No. Some tasks are fine to multitask with (at least one is low-cognitive-load or largely automatic). The performance problems show up when you combine (or at least rapidly switch) between tasks that both need active attention, working memory, language, or decisions—that pesky knowledge work.
I multitask because my job demands it. What’s the minimum I can do?
Try two big changes: (1) turn off everything except urgent notifications, check messages on a schedule, and (2) jot a 30-second closure note before switching away from deep work. These help reduce both how much you switch and the cost of each switch.
What if I have ADHD (or suspect I do)?
Many ADHD-friendly strategies are also anti-multitasking systems (clear next action, external reminders, reduced inbox load, short focus sprints etc). ADHD is a clinical condition, though—if it’s battling with your life, think about seeing a medical. Productivity tactics can be great and support, but be sure not to do them at the expense of care.

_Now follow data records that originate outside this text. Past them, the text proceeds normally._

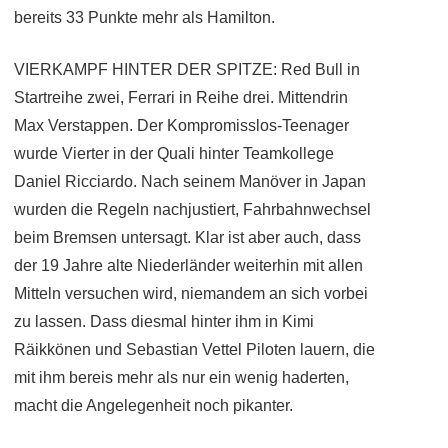
bereits 33 Punkte mehr als Hamilton.
VIERKAMPF HINTER DER SPITZE: Red Bull in
Startreihe zwei, Ferrari in Reihe drei. Mittendrin
Max Verstappen. Der Kompromisslos-Teenager
wurde Vierter in der Quali hinter Teamkollege
Daniel Ricciardo. Nach seinem Manöver in Japan
wurden die Regeln nachjustiert, Fahrbahnwechsel
beim Bremsen untersagt. Klar ist aber auch, dass
der 19 Jahre alte Niederländer weiterhin mit allen
Mitteln versuchen wird, niemandem an sich vorbei
zu lassen. Dass diesmal hinter ihm in Kimi
Räikkönen und Sebastian Vettel Piloten lauern, die
mit ihm bereis mehr als nur ein wenig haderten,
macht die Angelegenheit noch pikanter.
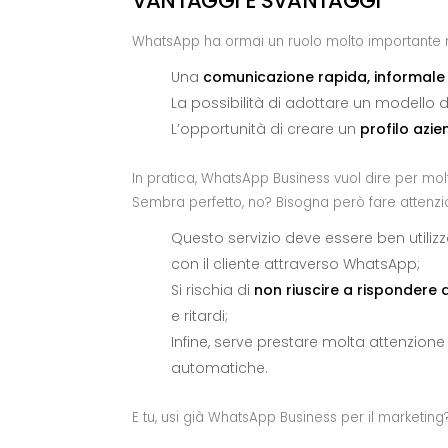
VANTAGGI E SVANTAGGI
WhatsApp ha ormai un ruolo molto importante n
Una
comunicazione rapida, informale
La possibilità di adottare un modello 
L’opportunità di creare un
profilo azie
In pratica, WhatsApp Business vuol dire per mol
Sembra perfetto, no? Bisogna però fare attenz
Questo servizio deve essere ben utili
con il cliente attraverso WhatsApp;
Si rischia di
non riuscire a rispondere a
e ritardi;
Infine, serve prestare molta attenzione
automatiche.
E tu, usi già WhatsApp Business per il marketing?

Why do I feel anxious when I stop checking messages?
It’s usually a mix of habit, social expectation, and fear of missing something important. Ideally, create a true urgent channel (call/escalation rule), then practice yourself offline for short intervals. Anxiety is usually lower when your brain learns that there’s a strong safe system, and you’ll still catch the important stuff.
How long until I notice improvement?
Many begin to feel some relief within a week (less mental noise) and typically see real performance improvement in 2–4 weeks (more meaningful output). The biggest unlock is consistency: true focus blocks and fewer micro interruptions.
Disclaimer: This article is for informational purposes only and does not constitute medical advice. If you experience ongoing anxiety, depression, or trouble functioning, please consult a licensed medical or mental health professional.